There is considerable current interest in finding methods to improve the diagnostic accuracy of mammographic interpretation. We are studying one approach, in which the radiologist is presented with mammograms from past cases that the computer concludes are relevant to the case being evaluated, in effect providing an online atlas of images with known pathology. To make such an approach useful, it is important to define “relevance” of the images in an effective way. We were the first to propose the use of machine learning techniques to learn the concept of relevance directly from radiologists, in the form of similarity scores. We have shown that such an approach can yield to image retrieval results that closely match the preferences of the user.

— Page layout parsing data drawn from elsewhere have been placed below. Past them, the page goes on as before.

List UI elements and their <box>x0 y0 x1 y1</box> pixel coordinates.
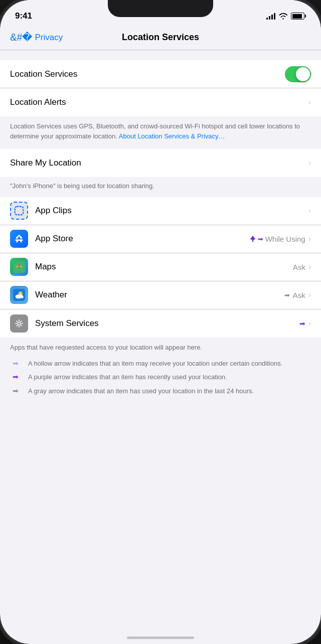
app-clips-label: App Clips <box>35 206 308 216</box>
while-using-arrow: ➡ <box>258 235 263 243</box>
back-label: Privacy <box>35 33 63 43</box>
battery-icon <box>291 13 306 20</box>
chevron-icon: › <box>308 262 311 271</box>
location-services-group: Location Services Location Alerts › <box>0 60 321 116</box>
back-button[interactable]: &#� Privacy <box>10 33 63 43</box>
purple-arrow-icon: ➡ <box>10 372 21 381</box>
home-indicator[interactable] <box>127 636 194 639</box>
system-services-icon <box>10 314 28 333</box>
svg-point-7 <box>20 295 24 298</box>
location-services-label: Location Services <box>10 69 285 79</box>
legend-purple-text: A purple arrow indicates that an item ha… <box>28 372 227 382</box>
system-services-label: System Services <box>35 318 299 329</box>
app-store-icon <box>10 230 28 248</box>
apps-group: App Clips › App Store <box>0 197 321 338</box>
footer-link[interactable]: About Location Services & Privacy… <box>119 132 225 140</box>
nav-bar: &#� Privacy Location Services <box>0 25 321 50</box>
wifi-icon <box>279 13 287 20</box>
signal-icon <box>266 13 275 20</box>
maps-value: Ask <box>293 263 305 271</box>
gray-arrow-icon: ➡ <box>284 291 290 299</box>
status-time: 9:41 <box>15 11 32 21</box>
weather-value: ➡ Ask <box>284 291 305 299</box>
system-services-item[interactable]: System Services ➡ › <box>0 309 321 338</box>
legend-intro: Apps that have requested access to your … <box>10 343 311 353</box>
chevron-icon: › <box>308 234 311 243</box>
app-clips-icon <box>10 202 28 220</box>
phone-frame: 9:41 <box>0 0 321 644</box>
location-alerts-item[interactable]: Location Alerts › <box>0 88 321 116</box>
maps-icon <box>10 258 28 276</box>
content: Location Services Location Alerts › Loca… <box>0 50 321 433</box>
legend-item-purple: ➡ A purple arrow indicates that an item … <box>10 372 311 382</box>
system-services-arrow-icon: ➡ <box>299 319 305 328</box>
location-services-footer: Location Services uses GPS, Bluetooth, a… <box>0 116 321 149</box>
bottom-spacer <box>0 408 321 433</box>
location-alerts-label: Location Alerts <box>10 97 308 107</box>
share-subtitle: "John's iPhone" is being used for locati… <box>0 177 321 197</box>
share-my-location-label: Share My Location <box>10 158 308 168</box>
weather-item[interactable]: Weather ➡ Ask › <box>0 281 321 309</box>
notch <box>108 0 213 17</box>
app-store-item[interactable]: App Store ➡ While Using › <box>0 225 321 253</box>
location-services-item[interactable]: Location Services <box>0 60 321 88</box>
chevron-icon: › <box>308 319 311 328</box>
maps-item[interactable]: Maps Ask › <box>0 253 321 281</box>
svg-point-10 <box>18 323 20 325</box>
chevron-icon: › <box>308 98 311 107</box>
system-services-value: ➡ <box>299 319 305 328</box>
gray-arrow-legend-icon: ➡ <box>10 386 21 395</box>
share-my-location-item[interactable]: Share My Location › <box>0 149 321 177</box>
arrow-purple-icon <box>250 236 256 242</box>
screen: 9:41 <box>0 0 321 644</box>
app-store-value: ➡ While Using <box>250 235 305 243</box>
app-clips-item[interactable]: App Clips › <box>0 197 321 225</box>
legend-section: Apps that have requested access to your … <box>0 338 321 408</box>
hollow-arrow-icon: ➡ <box>10 359 21 368</box>
legend-item-hollow: ➡ A hollow arrow indicates that an item … <box>10 359 311 369</box>
maps-label: Maps <box>35 262 293 272</box>
chevron-icon: › <box>308 158 311 168</box>
legend-hollow-text: A hollow arrow indicates that an item ma… <box>28 359 282 369</box>
chevron-icon: › <box>308 206 311 215</box>
toggle-knob <box>296 67 310 81</box>
share-location-group: Share My Location › <box>0 149 321 177</box>
weather-label: Weather <box>35 290 284 300</box>
chevron-icon: › <box>308 290 311 299</box>
top-spacer <box>0 50 321 60</box>
weather-icon <box>10 286 28 304</box>
legend-item-gray: ➡ A gray arrow indicates that an item ha… <box>10 386 311 396</box>
svg-rect-0 <box>15 207 24 215</box>
legend-gray-text: A gray arrow indicates that an item has … <box>28 386 254 396</box>
chevron-left-icon: &#� <box>10 32 33 42</box>
status-icons <box>266 13 306 20</box>
app-store-label: App Store <box>35 234 250 244</box>
page-title: Location Services <box>122 32 199 43</box>
location-services-toggle[interactable] <box>285 66 311 82</box>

An important component of today’s computer-aided diagnosis (CAD) toolkit is the ability to automatically detect clustered microcalcifications in digital mammograms. We have developed two modern machine-learning methods for calc detection—based on the relevance vector machine (RVM) and support vector machine (SVM)—which significantly outperform other techniques. This demonstrates that there is still a great deal of performance to be gained in CAD by introducing modern tools from statistical learning theory.
It is now widely accepted that the most appropriate way to judge image quality is to measure the ability of an image to serve its intended purpose. Toward this end, the channelized Hotelling observer (CHO) has been widely used to model human observer performance in medical lesion-detection tasks. We have developed an alternative approach, based on machine learning, in which we specifically aim to learn the human-observer model from actual data reported by humans in response to images presented to them. Specifically, we have found that support vector machines can significantly outperform the CHO in correctly modeling human observer performance. This work is sponsored by NIH/NHLBI.